アデルは、神様の勉強は嫌いだった。勉強ができた訳ではないが、神様の勉強は、聞いてて面白くないのだ。だって、悪魔達と戦ったという功績を強調しすぎなのである。他にもいろいろあるが、どれも子供っぽい強調だった。こんなのが唯一神か、と心の中でほくそ笑む。
アデルは悪魔に興味があった。何故神族にああも敵にされているのか。本当に人間を人質にするような卑怯な輩なのか。魔術とはどんな物なのか。
洞窟探索もその気持ちからきている。アデルは幼いころ、あの洞窟で迷子になった。光も差し込まない暗い洞窟は、持っているランプだけでは頼りなく、灯も消えかかっていた。
ランプが消えれば魔物に襲いかかられるかもしれない。という不安が、アデルの足を竦ませていた。
そんな中、洞窟の奥から一人の綺麗な女の人が自分に歩み寄ってきた。
「大丈夫。外に連れて行ってあげる。」
この世ばかりか、他の世界の人でも有り得ない、黒い髪と、眼をしていた。とても美しい顔立ちで、艶やかな髪と、吸い込まれそうな黒い眼にドキッとした。

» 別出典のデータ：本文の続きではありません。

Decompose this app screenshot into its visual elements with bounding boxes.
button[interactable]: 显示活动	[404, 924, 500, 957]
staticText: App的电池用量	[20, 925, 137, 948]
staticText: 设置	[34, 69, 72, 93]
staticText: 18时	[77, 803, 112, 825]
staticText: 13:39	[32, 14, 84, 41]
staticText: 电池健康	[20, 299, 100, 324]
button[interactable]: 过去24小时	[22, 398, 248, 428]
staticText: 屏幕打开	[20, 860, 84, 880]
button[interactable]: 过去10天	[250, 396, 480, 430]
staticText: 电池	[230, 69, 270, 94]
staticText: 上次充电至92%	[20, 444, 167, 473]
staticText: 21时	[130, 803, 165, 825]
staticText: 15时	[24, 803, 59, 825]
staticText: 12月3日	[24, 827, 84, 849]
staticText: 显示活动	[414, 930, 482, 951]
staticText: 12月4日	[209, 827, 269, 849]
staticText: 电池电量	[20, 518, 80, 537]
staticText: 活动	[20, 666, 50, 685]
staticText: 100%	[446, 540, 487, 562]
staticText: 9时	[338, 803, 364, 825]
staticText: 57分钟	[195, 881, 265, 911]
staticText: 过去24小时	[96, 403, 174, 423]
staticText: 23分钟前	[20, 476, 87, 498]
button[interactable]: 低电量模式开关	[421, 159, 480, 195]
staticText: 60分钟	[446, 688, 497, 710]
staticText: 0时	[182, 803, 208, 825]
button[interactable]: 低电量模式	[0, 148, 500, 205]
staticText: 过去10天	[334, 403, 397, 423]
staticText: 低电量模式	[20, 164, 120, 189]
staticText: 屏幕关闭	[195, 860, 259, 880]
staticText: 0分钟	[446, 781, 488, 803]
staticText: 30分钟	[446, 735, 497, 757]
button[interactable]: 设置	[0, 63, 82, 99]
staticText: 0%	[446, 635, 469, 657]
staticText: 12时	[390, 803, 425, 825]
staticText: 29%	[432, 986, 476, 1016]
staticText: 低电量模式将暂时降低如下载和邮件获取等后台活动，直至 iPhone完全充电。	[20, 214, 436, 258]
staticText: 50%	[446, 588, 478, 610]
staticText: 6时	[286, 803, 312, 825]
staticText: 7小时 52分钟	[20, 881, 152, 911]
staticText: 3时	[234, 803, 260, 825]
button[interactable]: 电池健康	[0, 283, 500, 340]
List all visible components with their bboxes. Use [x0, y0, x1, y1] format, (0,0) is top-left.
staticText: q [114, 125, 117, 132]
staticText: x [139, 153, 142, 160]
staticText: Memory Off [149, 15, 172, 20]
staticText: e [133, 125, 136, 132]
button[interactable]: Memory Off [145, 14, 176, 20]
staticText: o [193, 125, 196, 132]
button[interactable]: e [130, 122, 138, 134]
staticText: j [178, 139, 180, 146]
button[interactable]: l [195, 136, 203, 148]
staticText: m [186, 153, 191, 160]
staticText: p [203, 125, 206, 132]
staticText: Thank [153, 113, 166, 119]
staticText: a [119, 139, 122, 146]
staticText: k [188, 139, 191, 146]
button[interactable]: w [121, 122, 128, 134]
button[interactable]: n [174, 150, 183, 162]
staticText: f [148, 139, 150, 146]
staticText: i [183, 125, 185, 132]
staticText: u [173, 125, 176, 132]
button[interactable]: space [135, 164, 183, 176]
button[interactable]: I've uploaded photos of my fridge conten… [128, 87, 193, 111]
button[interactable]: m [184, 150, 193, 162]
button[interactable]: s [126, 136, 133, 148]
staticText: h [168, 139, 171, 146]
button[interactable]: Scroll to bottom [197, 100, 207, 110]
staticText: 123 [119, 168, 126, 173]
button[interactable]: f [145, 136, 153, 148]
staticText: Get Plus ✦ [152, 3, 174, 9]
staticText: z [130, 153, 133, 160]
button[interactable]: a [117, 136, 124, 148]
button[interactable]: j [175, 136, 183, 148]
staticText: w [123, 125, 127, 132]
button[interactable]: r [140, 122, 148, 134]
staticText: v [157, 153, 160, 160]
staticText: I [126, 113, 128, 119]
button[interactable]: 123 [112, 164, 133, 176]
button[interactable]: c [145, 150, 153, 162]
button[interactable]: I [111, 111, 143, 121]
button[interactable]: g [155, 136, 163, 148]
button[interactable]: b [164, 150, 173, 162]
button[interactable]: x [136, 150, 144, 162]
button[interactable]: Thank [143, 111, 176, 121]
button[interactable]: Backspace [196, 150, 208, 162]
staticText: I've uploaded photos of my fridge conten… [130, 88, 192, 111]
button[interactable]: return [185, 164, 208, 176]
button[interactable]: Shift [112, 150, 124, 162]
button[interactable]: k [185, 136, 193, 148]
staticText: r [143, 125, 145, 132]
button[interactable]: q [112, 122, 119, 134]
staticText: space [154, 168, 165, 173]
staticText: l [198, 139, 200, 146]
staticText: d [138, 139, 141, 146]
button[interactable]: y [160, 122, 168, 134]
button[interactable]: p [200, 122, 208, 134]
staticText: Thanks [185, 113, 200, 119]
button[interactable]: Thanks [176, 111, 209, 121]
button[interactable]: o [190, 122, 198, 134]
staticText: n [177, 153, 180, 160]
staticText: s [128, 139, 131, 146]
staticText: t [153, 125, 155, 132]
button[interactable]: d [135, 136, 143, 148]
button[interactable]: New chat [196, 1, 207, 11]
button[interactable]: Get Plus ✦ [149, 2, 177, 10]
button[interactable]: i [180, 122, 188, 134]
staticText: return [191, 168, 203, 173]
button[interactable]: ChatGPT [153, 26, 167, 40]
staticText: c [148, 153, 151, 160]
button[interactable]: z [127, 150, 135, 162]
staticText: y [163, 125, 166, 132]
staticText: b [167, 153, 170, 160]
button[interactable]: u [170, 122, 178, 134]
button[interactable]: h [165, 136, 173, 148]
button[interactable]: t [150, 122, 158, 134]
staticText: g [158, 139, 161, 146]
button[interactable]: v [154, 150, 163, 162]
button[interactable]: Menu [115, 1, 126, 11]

女の人は優しく微笑むと、手を握って歩きだした。女の人が、もう一方の手を前にかざしたと思ったら、その手が淡く光った。
それが何だったのかは分からなかったけど、淡い光だったのに、辺りを見渡せて、自分の不安を拭ってくれた。とても温かい光だった。魔物も寄ってこなかった。
洞窟の先に光があり、出口があることを示していた。ここまでくれば魔物は来ない。お礼を言おうと女の人を見ると、彼女は微笑み、洞窟の中へ戻って行った。
「待って!」と言おうとしたが、村の人たちに保護され、女の人は暗闇に消えて行ってしまった。
今思えば、あれが魔術だったのかもしれない。自分の知る神術や、精霊術には、あんな物はなかったはずだ。だとしたら、どうしてあんな温かくて優しい光が、邪な術をされていて、あまつさえ禁忌なのだろうか。アデルにはそれが不思議でならなかった。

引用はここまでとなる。